Wally's Widgets

Welcome to the launch of our new brand - “Wally's Widgets” and the first product, the Drying Bomb, which is a desiccant to keep small airtight containers dry (often down to 20% Relative Humidity).


The desiccant is called silica gel, which is harmless and looks like tiny beads, almost perfectly round and hard, like sand. The beads are orangey-brown when fully dry turning deep green when they have reached their capacity to remove any more water from the surrounding air. The silica gel beads can hold up to 40% of their own weight in water. The Wally's Widgets Drying Bomb contains 20g of silica gel inside a stainless steel mesh container. That's a huge moisture removing capability of 8ml of water or around two and a quarter teaspoons of water! That's a really powerful dose ideal for difficult applications where moisture is a real problem

Best of all, you can recharge them.

Silica gel is non toxic but the kind of silica gel we use has an indicator. We could have used colourless or white silica gel which is added to some production foodstuffs but we'd lose the ability to see when the beads need recharging. So for that reason we say 'Do not ingest'.

Recharging couldn't be easier. Once saturated with water, the gel can be regenerated by heating it to 120 C (240 F) for 1–2 hours in an ordinary gas or electric oven NOT a microwave.

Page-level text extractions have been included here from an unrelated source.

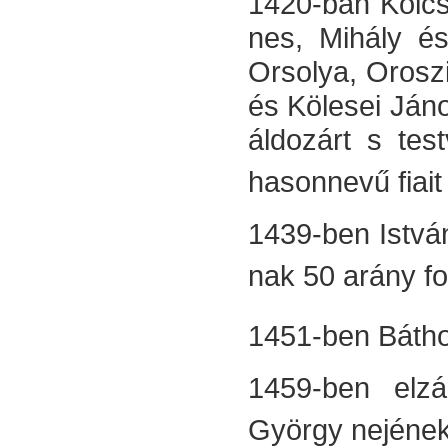
1420-ban Kölcs
nes, Mihály és
Orso­lya, Oroszi
és Kölesei Jáno
áldozárt s test
hasonnevű fiait
1439-ben István
nak 50 arány for
1451-ben Báthor
1459-ben elzál
György nejének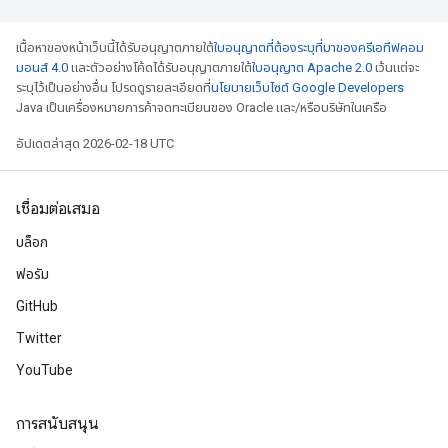
เนื้อหาของหน้าเว็บนี้ได้รับอนุญาตภายใต้
ใบอนุญาตที่ต้องระบุที่มาของครีเอทีฟคอม
มอนส์ 4.0
และตัวอย่างโค้ดได้รับอนุญาตภายใต้
ใบอนุญาต Apache 2.0
เว้นแต่จะ
ระบุไว้เป็นอย่างอื่น โปรดดูรายละเอียดที่
นโยบายเว็บไซต์ Google Developers
Java เป็นเครื่องหมายการค้าจดทะเบียนของ Oracle และ/หรือบริษัทในเครือ
อัปเดตล่าสุด 2026-02-18 UTC
เชื่อมต่อเสมอ
บล็อก
ฟอรัม
GitHub
Twitter
YouTube
การสนับสนุน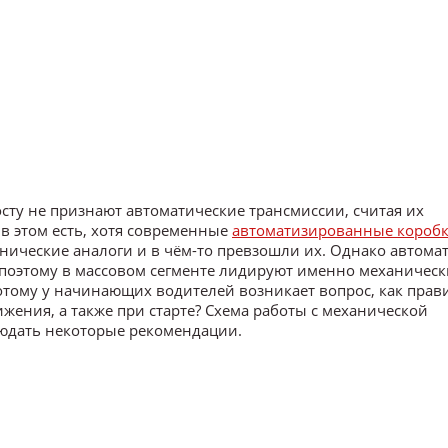
ту не признают автоматические трансмиссии, считая их
 этом есть, хотя современные
автоматизированные короб
нические аналоги и в чём-то превзошли их. Однако автома
 поэтому в массовом сегменте лидируют именно механическ
отому у начинающих водителей возникает вопрос, как прав
жения, а также при старте? Схема работы с механической
людать некоторые рекомендации.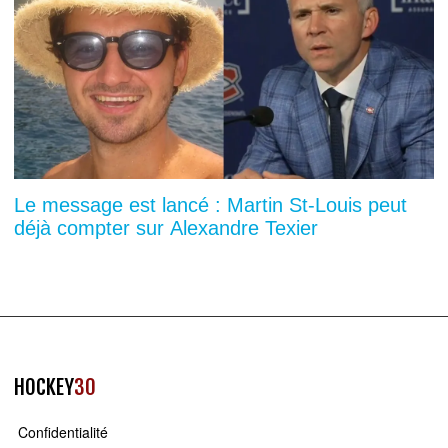
Le message est lancé : Martin St-Louis peut
déjà compter sur Alexandre Texier
HOCKEY
30
Confidentialité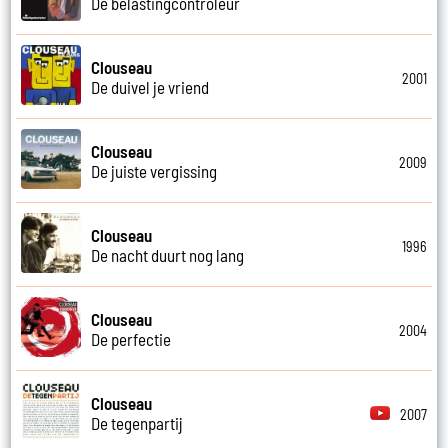
De belastingcontroleur
Clouseau
2001
De duivel je vriend
Clouseau
2009
De juiste vergissing
Clouseau
1996
De nacht duurt nog lang
Clouseau
2004
De perfectie
Clouseau
2007
De tegenpartij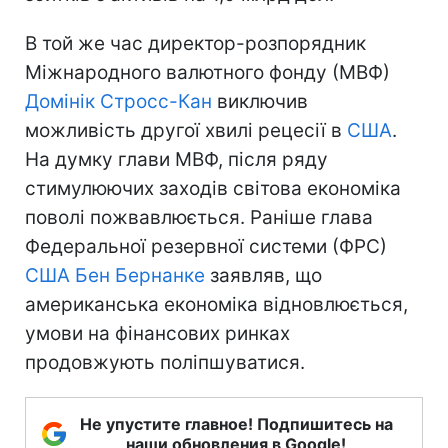
В той же час директор-розпорядник
Міжнародного валютного фонду (МВФ)
Домінік Стросс-Кан
виключив
можливість другої хвилі рецесії в
США
.
На думку глави МВФ, після ряду
стимулюючих заходів світова економіка
поволі пожвавлюється. Раніше глава
Федеральної резервної системи (ФРС)
США
Бен Бернанке
заявляв, що
американська економіка відновлюється,
умови на фінансових ринках
продовжують поліпшуватися.
Не упустите главное! Подпишитесь на
наши обновления в Google!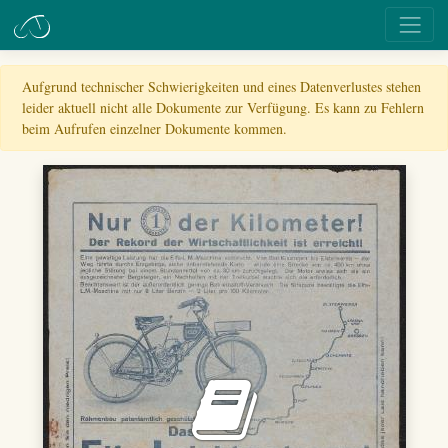
Aufgrund technischer Schwierigkeiten und eines Datenverlustes stehen
leider aktuell nicht alle Dokumente zur Verfügung. Es kann zu Fehlern
beim Aufrufen einzelner Dokumente kommen.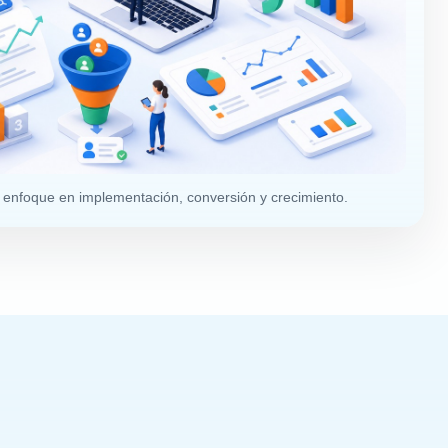
 enfoque en implementación, conversión y crecimiento.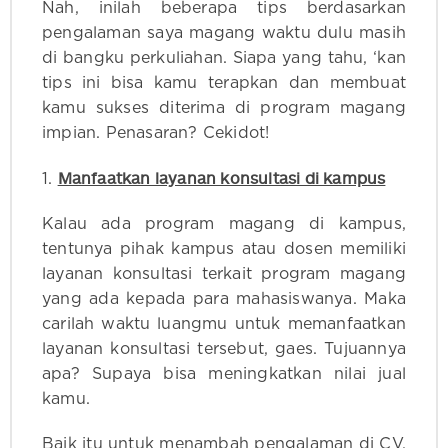
Nah, inilah beberapa tips berdasarkan
pengalaman saya magang waktu dulu masih
di bangku perkuliahan. Siapa yang tahu, ‘kan
tips ini bisa kamu terapkan dan membuat
kamu sukses diterima di program magang
impian. Penasaran? Cekidot!
Manfaatkan layanan konsultasi di kampus
1.
Kalau ada program magang di kampus,
tentunya pihak kampus atau dosen memiliki
layanan konsultasi terkait program magang
yang ada kepada para mahasiswanya. Maka
carilah waktu luangmu untuk memanfaatkan
layanan konsultasi tersebut, gaes. Tujuannya
apa? Supaya bisa meningkatkan nilai jual
kamu.
Baik itu untuk menambah pengalaman di CV,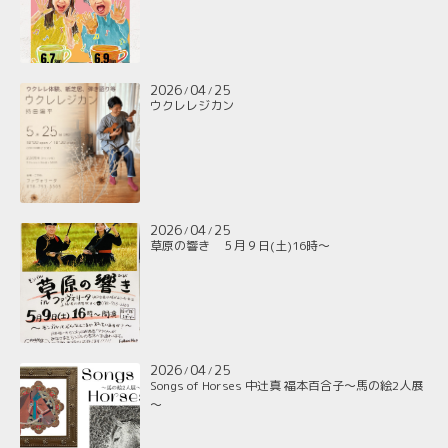
2026
04
25
/
/
ウクレレジカン
2026
04
25
/
/
草原の響き ５月９日(土)16時～
2026
04
25
/
/
Songs of Horses 中辻真 福本百合子～馬の絵2人展
～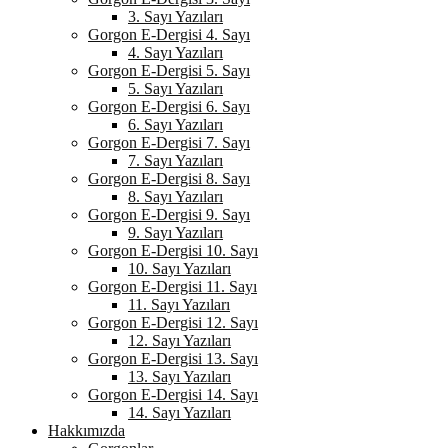
3. Sayı Yazıları
Gorgon E-Dergisi 4. Sayı
4. Sayı Yazıları
Gorgon E-Dergisi 5. Sayı
5. Sayı Yazıları
Gorgon E-Dergisi 6. Sayı
6. Sayı Yazıları
Gorgon E-Dergisi 7. Sayı
7. Sayı Yazıları
Gorgon E-Dergisi 8. Sayı
8. Sayı Yazıları
Gorgon E-Dergisi 9. Sayı
9. Sayı Yazıları
Gorgon E-Dergisi 10. Sayı
10. Sayı Yazıları
Gorgon E-Dergisi 11. Sayı
11. Sayı Yazıları
Gorgon E-Dergisi 12. Sayı
12. Sayı Yazıları
Gorgon E-Dergisi 13. Sayı
13. Sayı Yazıları
Gorgon E-Dergisi 14. Sayı
14. Sayı Yazıları
Hakkımızda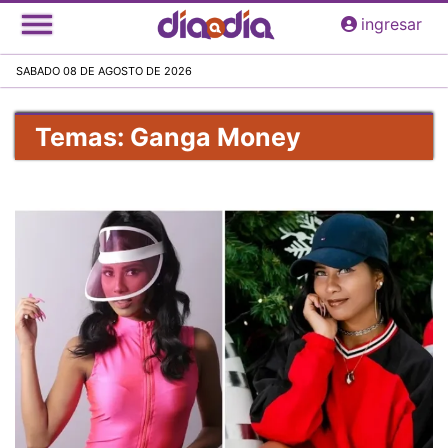
Pasar
ingresar
al
contenido
SABADO 08 DE AGOSTO DE 2026
principal
Temas: Ganga Money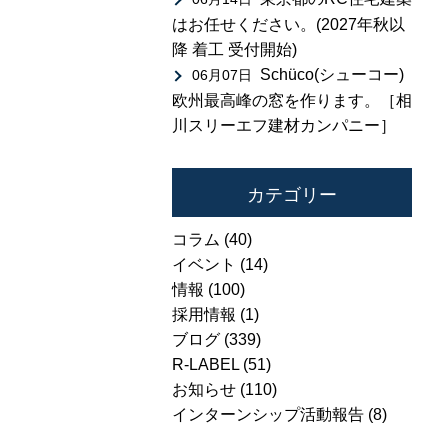
はお任せください。(2027年秋以
降 着工 受付開始)
Schüco(シューコー)
06月07日
欧州最高峰の窓を作ります。［相
川スリーエフ建材カンパニー］
カテゴリー
コラム
(40)
イベント
(14)
情報
(100)
採用情報
(1)
ブログ
(339)
R-LABEL
(51)
お知らせ
(110)
インターンシップ活動報告
(8)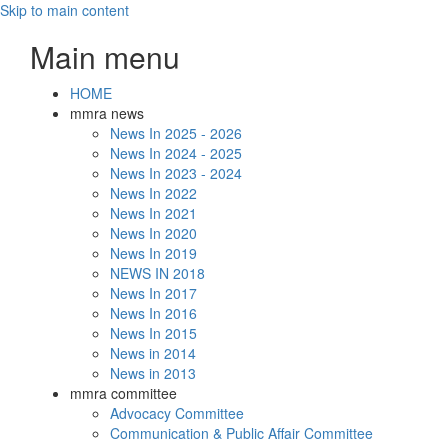
Skip to main content
Main menu
HOME
mmra news
News In 2025 - 2026
News In 2024 - 2025
News In 2023 - 2024
News In 2022
News In 2021
News In 2020
News In 2019
NEWS IN 2018
News In 2017
News In 2016
News In 2015
News in 2014
News in 2013
mmra committee
Advocacy Committee
Communication & Public Affair Committee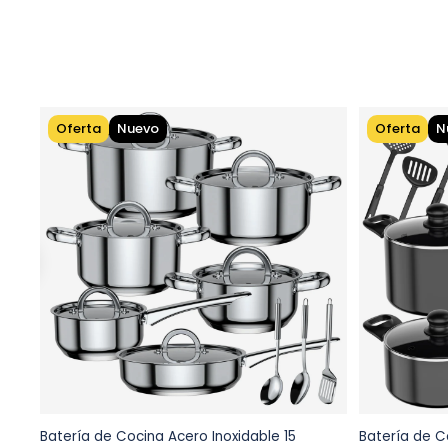
Oferta
Nuevo
Oferta
N
Batería de Cocina Acero Inoxidable 15
Batería de C
Agregar al carrito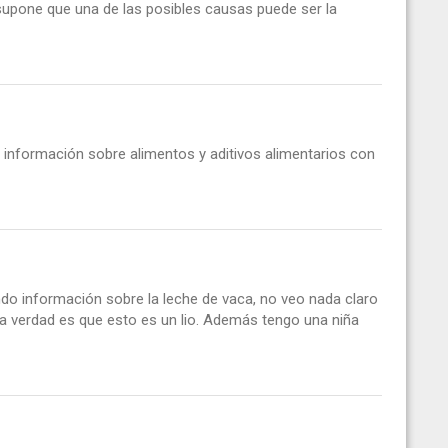
 supone que una de las posibles causas puede ser la
 información sobre alimentos y aditivos alimentarios con
do información sobre la leche de vaca, no veo nada claro
a verdad es que esto es un lio. Además tengo una niña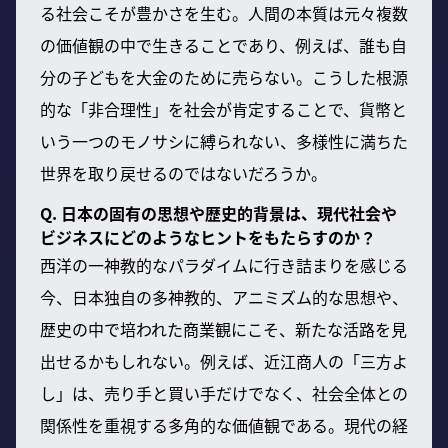
る社会こそが豊かさを生む。人間の本質は元々複数
の価値観の中で生きることであり、例えば、誰も自
分の子どもを大金のために売らない。こうした根源
的な「非合理性」を社会が肯定することで、貨幣と
いう一つのモノサシに縛られない、多様性に満ちた
世界を取り戻せるのではないだろうか。
Q. 日本の固有の思想や歴史的背景は、現代社会や
ビジネスにどのようなヒントをもたらすのか？
西洋の一神教的なパラダイムに行き詰まりを感じる
今、日本独自の多神教的、アニミズム的な思想や、
歴史の中で培われた商業観にこそ、新たな活路を見
出せるかもしれない。例えば、近江商人の「三方よ
し」は、売り手と買い手だけでなく、社会全体との
関係性を重視する多角的な価値観である。現代の経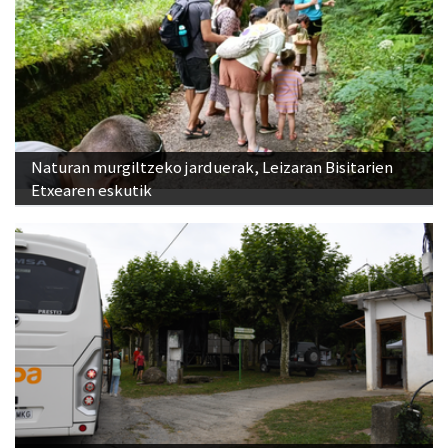
Naturan murgiltzeko jarduerak, Leizaran Bisitarien
Etxearen eskutik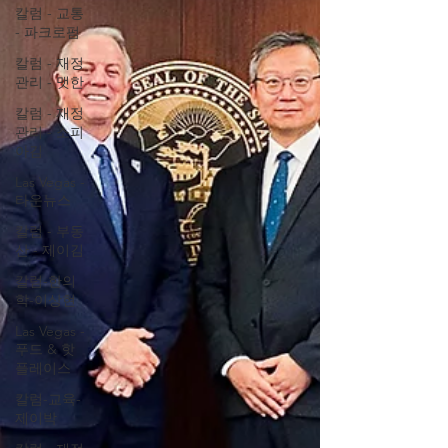
칼럼 - 교통
- 파크로펌
칼럼 - 재정
관리 - 맷한
칼럼 - 재정
관리 - 소피
아김
Las Vegas -
타운뉴스
칼럼 - 부동
산 - 제이김
칼럼-한의
학-이상현
Las Vegas -
푸드 & 핫
플레이스
칼럼-교육-
제이박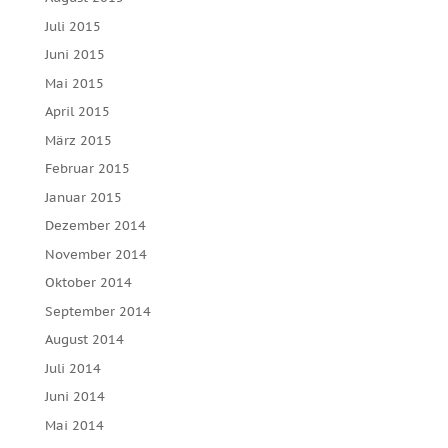
Juli 2015
Juni 2015
Mai 2015
April 2015
März 2015
Februar 2015
Januar 2015
Dezember 2014
November 2014
Oktober 2014
September 2014
August 2014
Juli 2014
Juni 2014
Mai 2014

To charge the bomb, put it on an ovenproof saucer and set the oven (either fan, electric or gas) to 120C, 240F or for gas mark, set it to between Mk and and leave it there for long enough for the beads to dry out fully and turn to a lively orange colour. The stainless bomb is perfectly alright at much higher temperatures than this. These directions are on the inside lid of the Drying Bomb.

Bomb with open lid

Silica gel is so effective, if you leave some out in an open place they will quickly saturated and turn dark green. You need to put the bomb into an airtight container or use a plastic bag if you prefer. We usually use lunchboxes and other 'Tupperware' type containers.

There are hundreds of uses in every home. A dry atmosphere prevents mould, rust, corrosion and moisture damage. It also prevents powders from caking and paper from degrading.

Fishing – protect your reels, spinners, hooks, knives

Camping – keep your matches really dry, soggy matches don't work well!

Hearing Aids – It really does pay to keep your hearing aid(s) in a dry box when you are not wearing them. The drying effect helps to prevent the growth of moulds, bacteria and damage to the delicate electronics

Jewellery – Precious metals and stones are not usually damaged by moisture but mould can grow in crevices. In the case of gemstones they can lose their sparkle. However NEVER store genuine pearls in a dry place or they WILL dry out and crack. The ideal place to store genuine pearls is round your neck! The Drying Bomb is ideal for your costume jewellery which often starts to corrode after very little use.

Powders, chemicals, etc. – powder paints, watercolour sketch books; you can drop a Drying Bomb into a document or artist's cardboard tube but make sure the ends are on. A plastic tube would be much better or you can wrap some plastic tape (insulating tape) along the tube to help stop the moisture getting through the wall of the tube.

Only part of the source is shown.